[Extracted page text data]
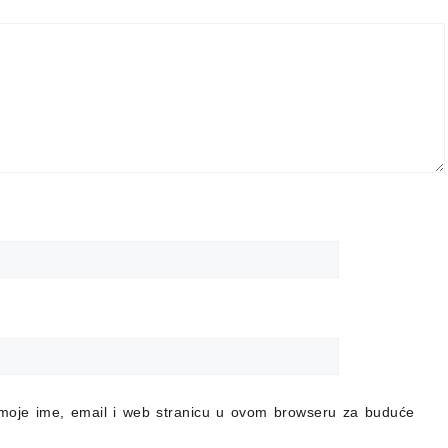
moje ime, email i web stranicu u ovom browseru za buduće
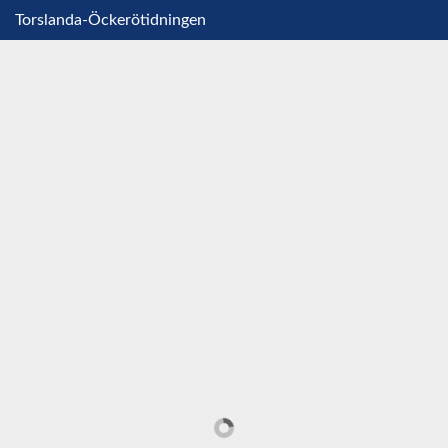
Torslanda-Öckerötidningen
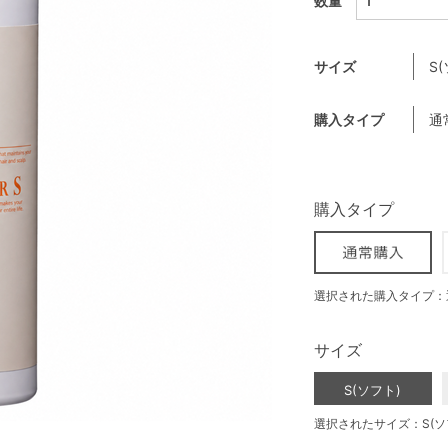
数量
サイズ
S
購入タイプ
通
購入タイプ
選択された購入タイプ：
サイズ
S(ソフト)
選択されたサイズ：S(ソ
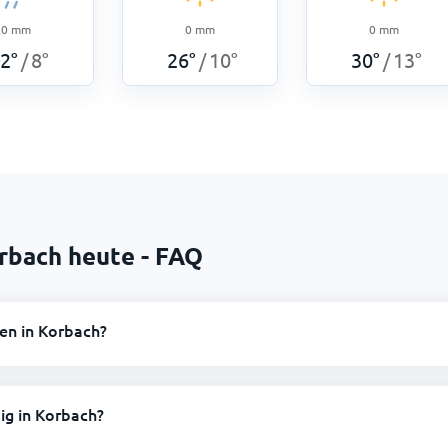
0
mm
0
mm
0
mm
2
°
8
°
26
°
10
°
30
°
13
°
/
/
/
rbach heute - FAQ
en in Korbach?
ig in Korbach?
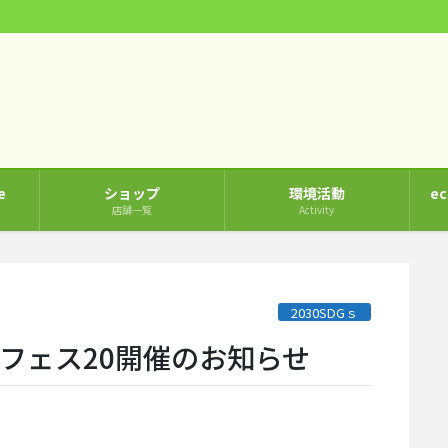
e
ショップ
環境活動
e
店舗一覧
Activity
2030SDGｓ
ッセフェス20開催のお知らせ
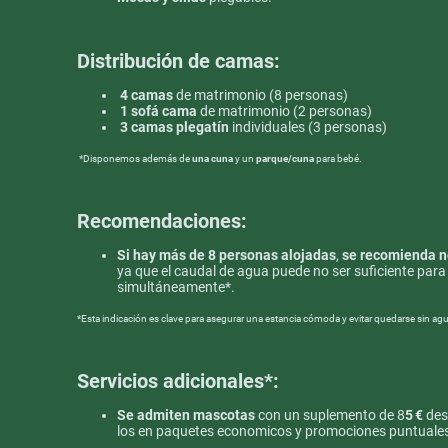
Distribución de camas:
4 camas
de matrimonio (8 personas)
1 sofá cama
de matrimonio (2 personas)
3 camas plegatín
individuales (3 personas)
*Disponemos además de
una cuna
y un
parque/cuna
para bebé.
Recomendaciones:
Si hay más de 8 personas alojadas
,
se recomienda n
ya que el caudal de agua puede no ser suficiente par
simultáneamente*.
*Esta indicación es clave para asegurar una estancia cómoda y evitar quedarse sin a
Servicios adicionales*:
Se admiten mascotas
con un suplemento de 8
5 €
dest
los en paquetes economicos y promociones puntuale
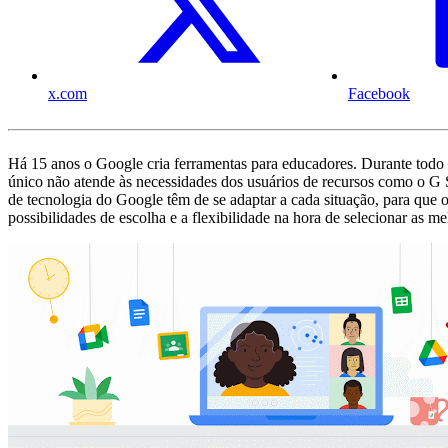
x.com
Facebook
Há 15 anos o Google cria ferramentas para educadores. Durante todo
único não atende às necessidades dos usuários de recursos como o G 
de tecnologia do Google têm de se adaptar a cada situação, para que
possibilidades de escolha e a flexibilidade na hora de selecionar as me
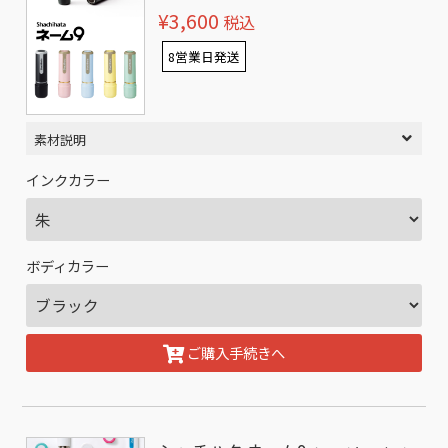
¥3,600
税込
8営業日発送
素材説明
インクカラー
ボディカラー
ご購入手続きへ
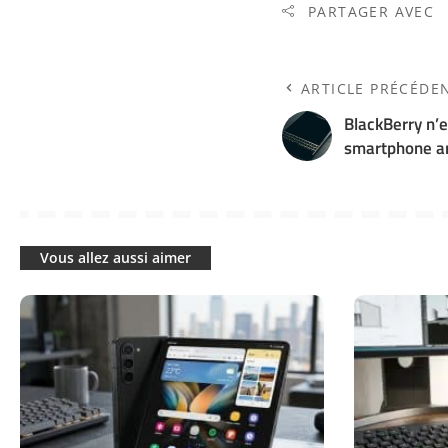
PARTAGER AVEC
ARTICLE PRÉCÉDE
BlackBerry n’
smartphone ar
Vous allez aussi aimer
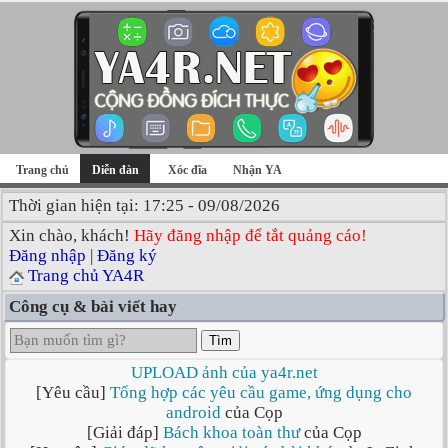
Trang chủ
Diễn đàn
Xóc đĩa
Nhận YA
Thời gian hiện tại: 17:25 - 09/08/2026
Xin chào, khách!
Hãy đăng nhập để tắt quảng cáo!
Đăng nhập
|
Đăng ký
Trang chủ YA4R
Công cụ & bài viết hay
Tìm
UPLOAD ảnh của ya4r.net
[Yêu cầu]
Tổng hợp các yêu cầu game, ứng dụng cho
android
của Cọp
[Giải đáp]
Bách khoa toàn thư
của Cọp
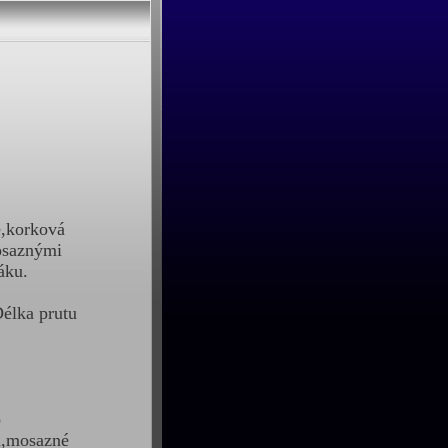
ě,korková
osaznými
áku.
élka prutu
o
u,mosazné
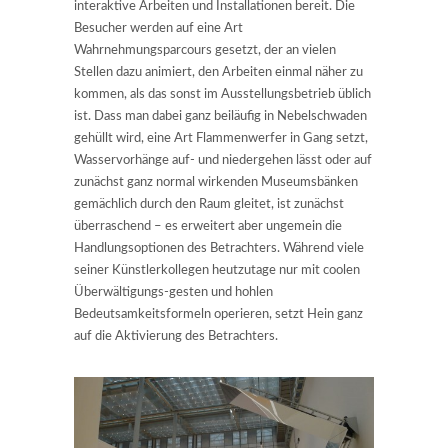
interaktive Arbeiten und Installationen bereit. Die
Besucher werden auf eine Art
Wahrnehmungsparcours gesetzt, der an vielen
Stellen dazu animiert, den Arbeiten einmal näher zu
kommen, als das sonst im Ausstellungsbetrieb üblich
ist. Dass man dabei ganz beiläufig in Nebelschwaden
gehüllt wird, eine Art Flammenwerfer in Gang setzt,
Wasservorhänge auf- und niedergehen lässt oder auf
zunächst ganz normal wirkenden Museumsbänken
gemächlich durch den Raum gleitet, ist zunächst
überraschend – es erweitert aber ungemein die
Handlungsoptionen des Betrachters. Während viele
seiner Künstlerkollegen heutzutage nur mit coolen
Überwältigungs-gesten und hohlen
Bedeutsamkeitsformeln operieren, setzt Hein ganz
auf die Aktivierung des Betrachters.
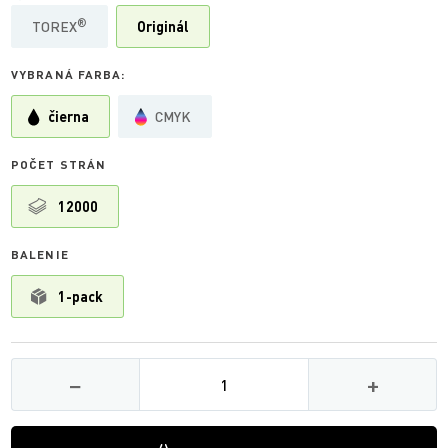
®
TOREX
Originál
VYBRANÁ FARBA:
čierna
CMYK
POČET STRÁN
12000
BALENIE
1-pack
Množství
−
+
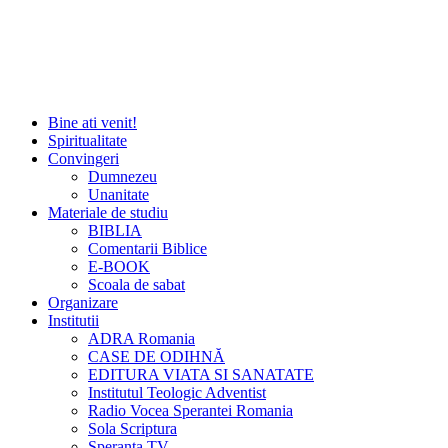
Bine ati venit!
Spiritualitate
Convingeri
Dumnezeu
Unanitate
Materiale de studiu
BIBLIA
Comentarii Biblice
E-BOOK
Scoala de sabat
Organizare
Institutii
ADRA Romania
CASE DE ODIHNĂ
EDITURA VIATA SI SANATATE
Institutul Teologic Adventist
Radio Vocea Sperantei Romania
Sola Scriptura
Speranta TV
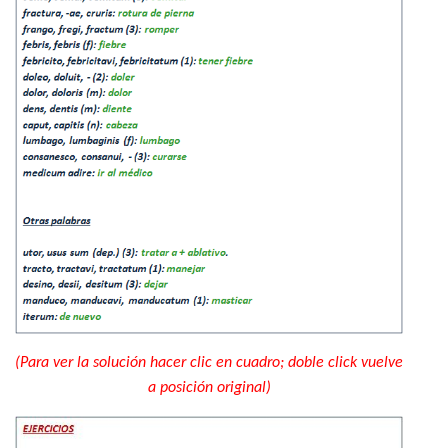
(Para ver la solución hacer clic en cuadro; doble click vuelve
a posición original)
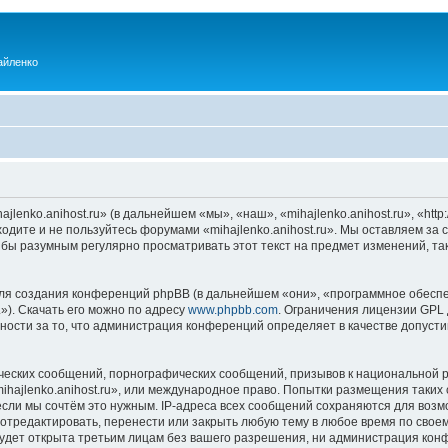
айленко
enko.anihost.ru» (в дальнейшем «мы», «наш», «mihajlenko.anihost.ru», «http:/
одите и не пользуйтесь форумами «mihajlenko.anihost.ru». Мы оставляем за 
 бы разумным регулярно просматривать этот текст на предмет изменений, так
я создания конференций phpBB (в дальнейшем «они», «программное обеспе
»). Скачать его можно по адресу
www.phpbb.com
. Ограничения лицензии GPL 
ности за то, что администрация конференций определяет в качестве допусти
ческих сообщений, порнографических сообщений, призывов к национальной р
mihajlenko.anihost.ru», или международное право. Попытки размещения таки
если мы сочтём это нужным. IP-адреса всех сообщений сохраняются для возм
 отредактировать, перенести или закрыть любую тему в любое время по своем
удет открыта третьим лицам без вашего разрешения, ни администрация конфе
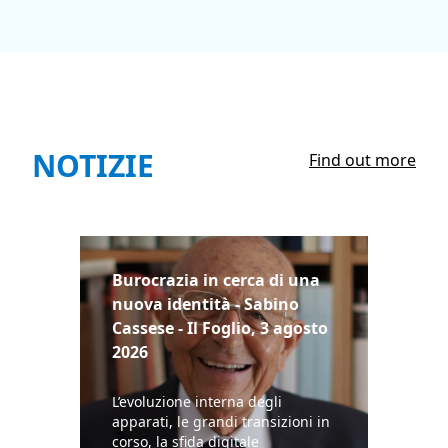
NOTIZIE
Find out more
Burocrazia in cerca di una
nuova identità - Sabino
Cassese - Il Foglio, 3 agosto
2026
L’evoluzione interna degli
apparati, le grandi transizioni in
corso, la sfida digitale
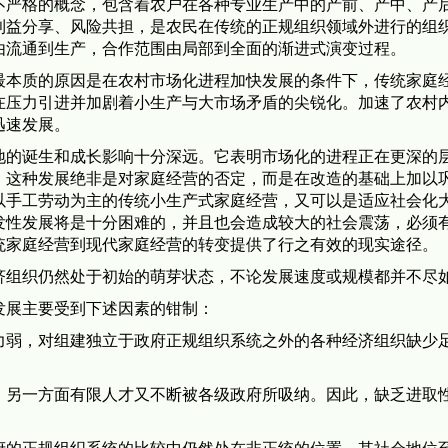
格的概念，包含着农户在各种专业生产中的产前、产中、产后
利益分享、风险共担，是农民在传统的正规组织领域外进行的组
由流通到生产，合作范围由局部到全面的渐进式演变过程。
质的原因是在农村市场化进程加快发展的条件下，传统家庭经
在压力引进并加剧着小生产与大市场矛盾的尖锐化。加速了农村
迅速发展。
诞生和成长影响十分深远。它表明市场化的进程正在更深的层
，这种发展绝非是对家庭经营的否定，而是在改造的基础上加以
以手工劳动为主的传统小生产式家庭经营，又可以是适应社会化
发性发展将是十分困难的，并且也会造成较大的社会震荡，必须
统家庭经营到现代家庭经营的转变提供了行之有效的现实途径。
组织仍然处于初始的萌芽状态，不论发展速度或规模都并不尽
展主要受到下述因素的钳制：
，对组建独立于政府正规组织系统之外的各种经济组织缺少足
一方面有限人才又不断被各级政府所吸纳。因此，缺乏进取性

Exercise requirements: Each line of the entries above that contains "Betrachters" is to be copied.

Solution to the problem:
Handlungsoptionen des Betrachters. Während viele
auf die Aktivierung des Betrachters.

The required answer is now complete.